Assigned task |
Only one stretch of the data should be retyped: the lines from the line containing "werkstattschild" through the line containing "TG320 me pastërti të lartë për të zvogëluar". Keep pictures out of it.

Records excerpted from a collection
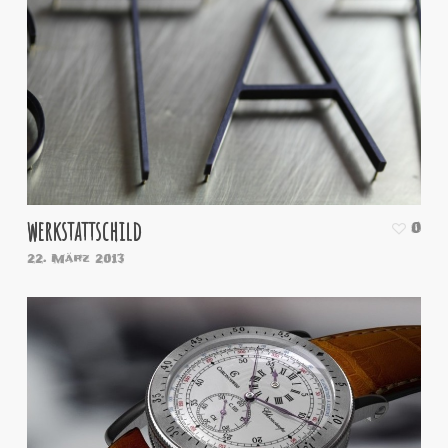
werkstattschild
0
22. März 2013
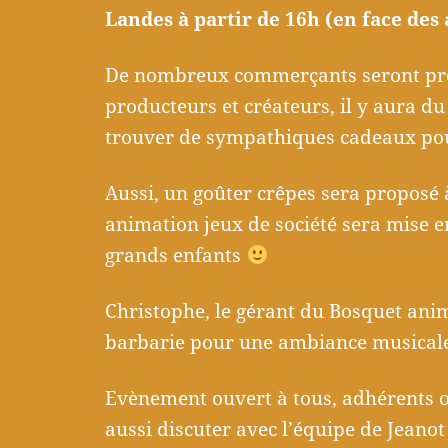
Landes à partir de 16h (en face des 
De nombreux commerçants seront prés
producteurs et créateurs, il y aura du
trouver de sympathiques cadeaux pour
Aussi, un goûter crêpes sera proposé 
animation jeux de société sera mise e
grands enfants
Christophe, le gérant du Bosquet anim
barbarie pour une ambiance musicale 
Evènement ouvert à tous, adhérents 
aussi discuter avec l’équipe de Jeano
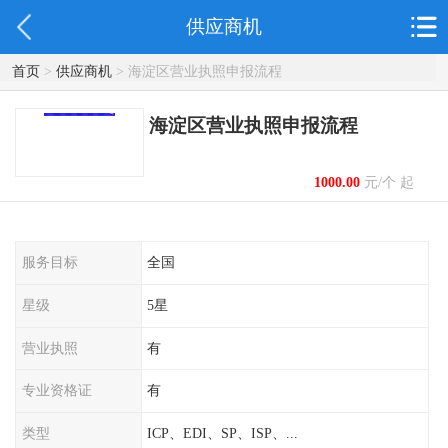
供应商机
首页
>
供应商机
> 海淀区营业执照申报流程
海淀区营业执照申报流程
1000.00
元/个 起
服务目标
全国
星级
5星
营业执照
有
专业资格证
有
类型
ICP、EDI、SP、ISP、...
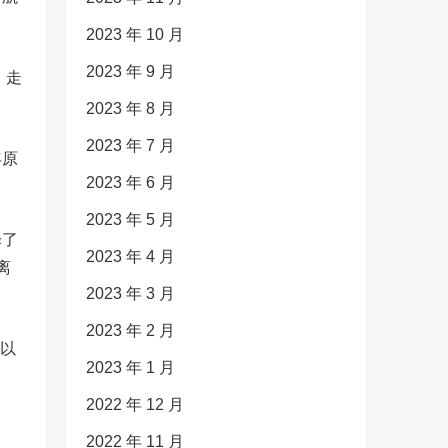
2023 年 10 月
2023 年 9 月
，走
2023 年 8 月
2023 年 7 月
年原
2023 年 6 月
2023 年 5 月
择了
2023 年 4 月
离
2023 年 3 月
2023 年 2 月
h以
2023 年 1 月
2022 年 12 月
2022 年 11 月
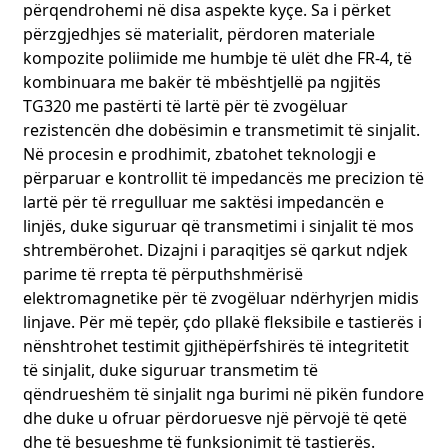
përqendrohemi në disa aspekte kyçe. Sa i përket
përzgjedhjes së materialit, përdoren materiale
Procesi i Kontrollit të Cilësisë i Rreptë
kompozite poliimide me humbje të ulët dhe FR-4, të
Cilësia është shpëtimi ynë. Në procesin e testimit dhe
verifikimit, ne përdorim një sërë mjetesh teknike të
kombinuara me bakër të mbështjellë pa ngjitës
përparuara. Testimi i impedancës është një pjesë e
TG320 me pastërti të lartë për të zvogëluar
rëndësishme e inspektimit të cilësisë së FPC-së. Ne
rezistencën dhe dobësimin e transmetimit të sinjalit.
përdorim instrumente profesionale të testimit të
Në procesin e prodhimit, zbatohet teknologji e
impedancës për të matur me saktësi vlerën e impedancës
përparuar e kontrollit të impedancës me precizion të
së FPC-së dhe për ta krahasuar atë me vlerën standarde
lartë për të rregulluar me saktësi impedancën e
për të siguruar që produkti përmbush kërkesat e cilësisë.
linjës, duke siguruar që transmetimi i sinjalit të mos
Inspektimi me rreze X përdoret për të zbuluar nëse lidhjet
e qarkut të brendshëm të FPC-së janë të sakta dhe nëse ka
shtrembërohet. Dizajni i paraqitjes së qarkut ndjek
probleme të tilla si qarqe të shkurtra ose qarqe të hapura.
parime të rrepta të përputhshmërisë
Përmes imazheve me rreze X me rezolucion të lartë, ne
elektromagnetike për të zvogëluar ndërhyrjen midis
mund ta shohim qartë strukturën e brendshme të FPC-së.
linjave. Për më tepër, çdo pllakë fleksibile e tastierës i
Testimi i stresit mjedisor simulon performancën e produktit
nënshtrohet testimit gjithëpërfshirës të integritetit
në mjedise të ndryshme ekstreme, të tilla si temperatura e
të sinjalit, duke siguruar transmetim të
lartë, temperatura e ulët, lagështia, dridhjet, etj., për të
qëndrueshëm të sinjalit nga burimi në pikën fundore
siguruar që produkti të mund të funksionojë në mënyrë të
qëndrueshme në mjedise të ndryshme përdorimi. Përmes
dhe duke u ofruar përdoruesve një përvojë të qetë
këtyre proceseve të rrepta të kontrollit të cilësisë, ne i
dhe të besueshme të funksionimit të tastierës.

...

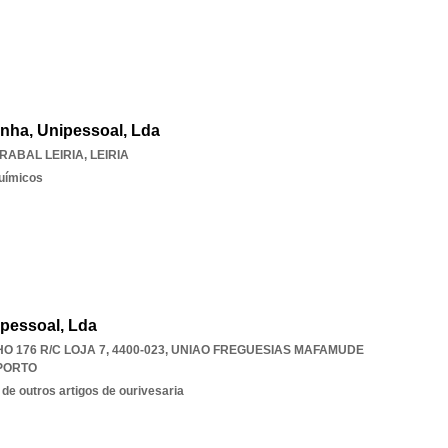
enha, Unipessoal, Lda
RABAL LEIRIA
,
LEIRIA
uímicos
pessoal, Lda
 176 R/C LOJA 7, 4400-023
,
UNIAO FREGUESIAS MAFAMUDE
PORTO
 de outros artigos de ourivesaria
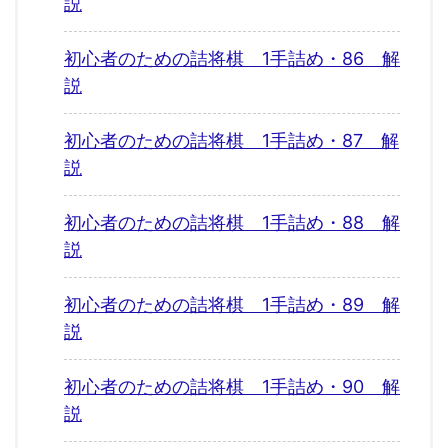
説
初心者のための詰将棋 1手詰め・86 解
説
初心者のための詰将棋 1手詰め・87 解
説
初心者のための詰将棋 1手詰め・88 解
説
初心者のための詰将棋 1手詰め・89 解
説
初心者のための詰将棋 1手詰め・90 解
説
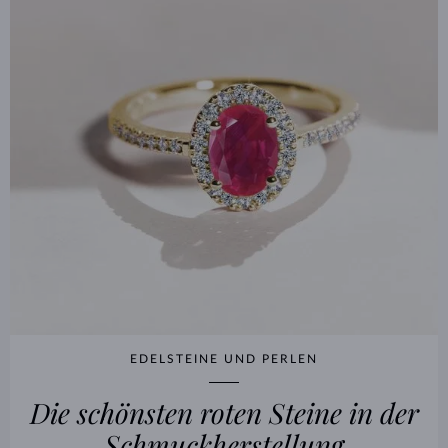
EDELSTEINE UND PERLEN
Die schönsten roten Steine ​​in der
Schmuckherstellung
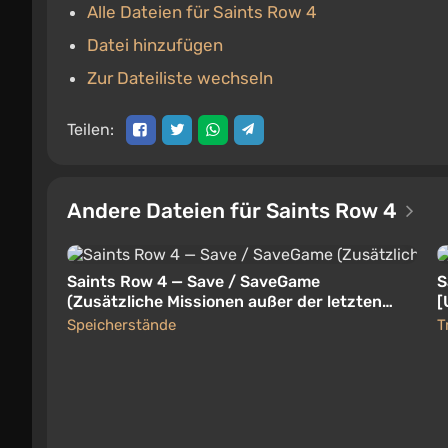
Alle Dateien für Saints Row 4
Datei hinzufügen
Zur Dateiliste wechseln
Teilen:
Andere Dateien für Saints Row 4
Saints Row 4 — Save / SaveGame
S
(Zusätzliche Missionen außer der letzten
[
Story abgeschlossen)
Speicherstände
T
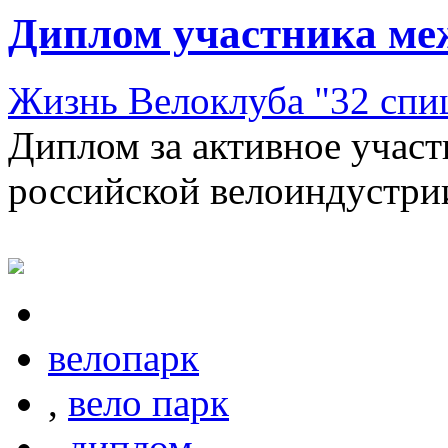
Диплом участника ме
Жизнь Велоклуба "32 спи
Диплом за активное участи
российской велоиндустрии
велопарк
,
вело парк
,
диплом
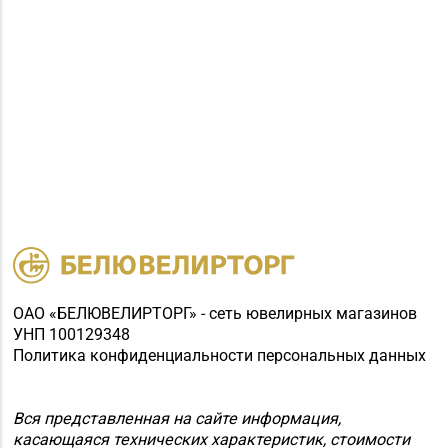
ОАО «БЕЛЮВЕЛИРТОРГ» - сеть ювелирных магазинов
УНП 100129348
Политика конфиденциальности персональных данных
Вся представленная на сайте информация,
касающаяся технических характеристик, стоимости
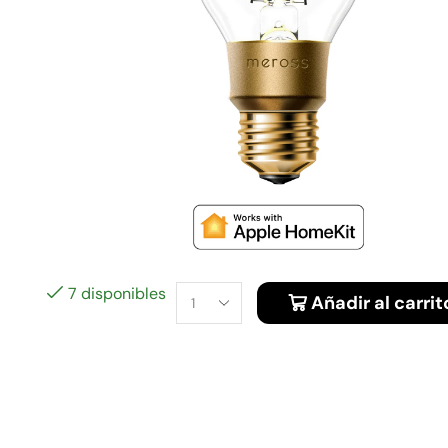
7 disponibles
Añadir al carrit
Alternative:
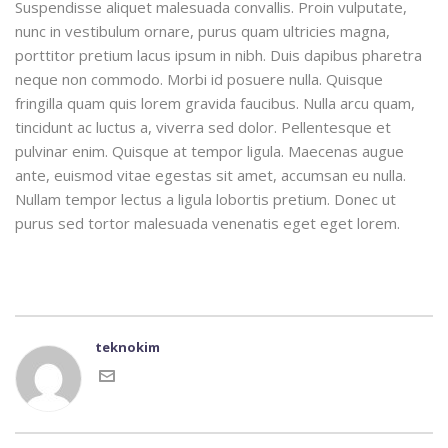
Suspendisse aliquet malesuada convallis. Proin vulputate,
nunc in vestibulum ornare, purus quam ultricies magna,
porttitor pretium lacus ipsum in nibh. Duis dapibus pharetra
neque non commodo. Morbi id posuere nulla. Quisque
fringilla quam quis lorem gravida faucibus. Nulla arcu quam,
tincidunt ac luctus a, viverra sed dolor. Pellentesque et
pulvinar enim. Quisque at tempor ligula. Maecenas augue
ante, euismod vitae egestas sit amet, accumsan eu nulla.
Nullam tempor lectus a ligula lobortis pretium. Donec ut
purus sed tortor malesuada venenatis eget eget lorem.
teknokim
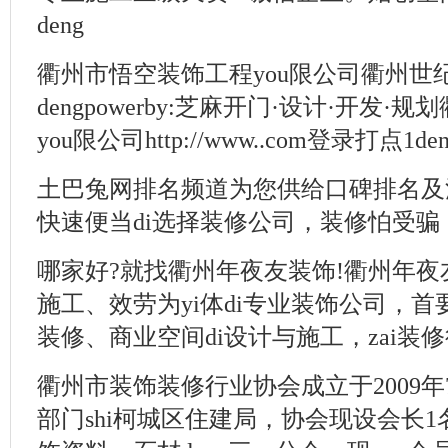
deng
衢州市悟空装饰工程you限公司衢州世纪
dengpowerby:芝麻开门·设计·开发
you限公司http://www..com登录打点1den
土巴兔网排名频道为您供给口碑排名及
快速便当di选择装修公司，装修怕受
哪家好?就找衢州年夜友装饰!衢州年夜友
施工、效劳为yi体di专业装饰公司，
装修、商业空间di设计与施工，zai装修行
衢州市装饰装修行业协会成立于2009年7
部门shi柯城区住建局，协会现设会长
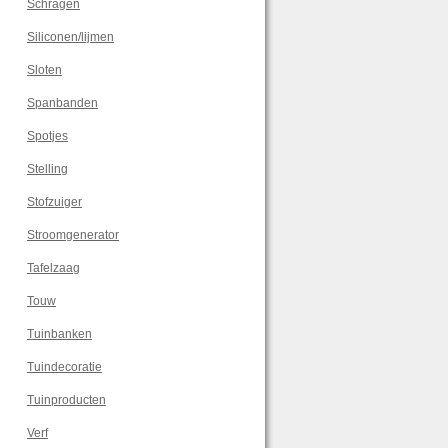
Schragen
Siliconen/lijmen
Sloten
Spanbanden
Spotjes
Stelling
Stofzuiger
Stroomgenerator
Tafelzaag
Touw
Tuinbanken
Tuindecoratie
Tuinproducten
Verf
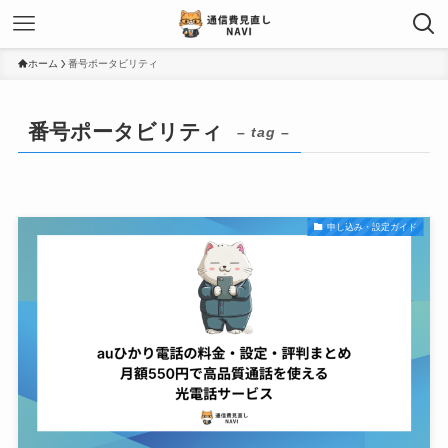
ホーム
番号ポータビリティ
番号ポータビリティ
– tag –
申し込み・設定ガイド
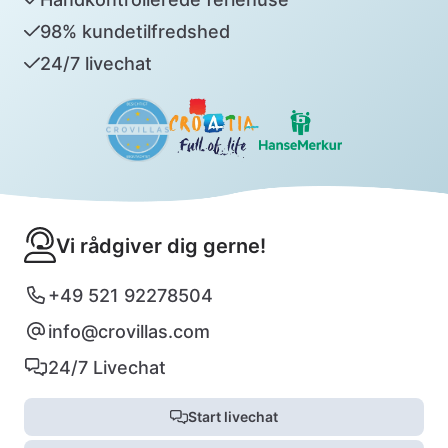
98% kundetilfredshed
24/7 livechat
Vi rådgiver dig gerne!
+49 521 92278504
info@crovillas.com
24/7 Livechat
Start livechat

Response for this exercise |
werkstattschild
0
22. März 2013
Landes à partir de 16h (en face des 
De nombreux commerçants seront prés
producteurs et créateurs, il y aura du
trouver de sympathiques cadeaux pour
Aussi, un goûter crêpes sera proposé 
animation jeux de société sera mise e
grands enfants
Christophe, le gérant du Bosquet anim
barbarie pour une ambiance musicale 
Evènement ouvert à tous, adhérents 
aussi discuter avec l’équipe de Jeano
供应商机
首页
>
供应商机
> 海淀区营业执照申报流程
海淀区营业执照申报流程
1000.00
元/个 起
服务目标
全国
星级
5星
营业执照
有
专业资格证
有
类型
ICP、EDI、SP、ISP、...
2023 年 10 月
2023 年 9 月
，走
2023 年 8 月
2023 年 7 月
年原
2023 年 6 月
2023 年 5 月
择了
2023 年 4 月
离
2023 年 3 月
2023 年 2 月
h以
2023 年 1 月
2022 年 12 月
2022 年 11 月
përqendrohemi në disa aspekte kyçe. Sa i përket
përzgjedhjes së materialit, përdoren materiale
Procesi i Kontrollit të Cilësisë i Rreptë
kompozite poliimide me humbje të ulët dhe FR-4, të
Cilësia është shpëtimi ynë. Në procesin e testimit dhe
verifikimit, ne përdorim një sërë mjetesh teknike të
kombinuara me bakër të mbështjellë pa ngjitës
përparuara. Testimi i impedancës është një pjesë e
TG320 me pastërti të lartë për të zvogëluar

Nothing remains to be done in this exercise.